* [Task to complete]: Starting at the line that holds "Randonnées à vélo" and stopping at the line that holds "Mon itinéraire à vélo", restate the records below word for word, with both of those lines included.

# # # #

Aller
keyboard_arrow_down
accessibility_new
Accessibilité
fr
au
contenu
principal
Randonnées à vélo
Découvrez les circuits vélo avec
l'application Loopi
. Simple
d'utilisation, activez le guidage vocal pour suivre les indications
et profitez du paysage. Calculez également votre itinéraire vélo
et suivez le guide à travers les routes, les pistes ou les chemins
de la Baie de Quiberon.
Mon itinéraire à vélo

# # # #

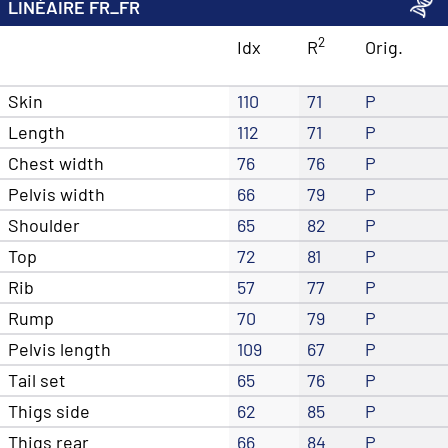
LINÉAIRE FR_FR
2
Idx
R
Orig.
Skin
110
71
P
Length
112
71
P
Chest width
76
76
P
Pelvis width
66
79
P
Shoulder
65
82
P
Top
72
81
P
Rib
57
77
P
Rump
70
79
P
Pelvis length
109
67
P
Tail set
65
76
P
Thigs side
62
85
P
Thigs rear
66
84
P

# # # #

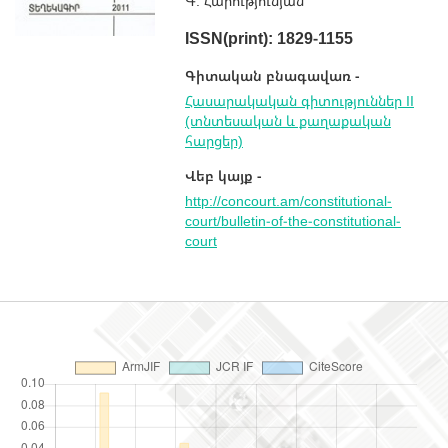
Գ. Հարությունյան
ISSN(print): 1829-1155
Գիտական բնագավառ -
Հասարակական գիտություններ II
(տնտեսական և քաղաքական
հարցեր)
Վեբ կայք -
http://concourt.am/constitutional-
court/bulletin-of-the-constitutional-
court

# # # #

* [Answer section]:
Randonnées à vélo
Découvrez les circuits vélo avec
l'application Loopi
. Simple
d'utilisation, activez le guidage vocal pour suivre les indications
et profitez du paysage. Calculez également votre itinéraire vélo
et suivez le guide à travers les routes, les pistes ou les chemins
de la Baie de Quiberon.
Mon itinéraire à vélo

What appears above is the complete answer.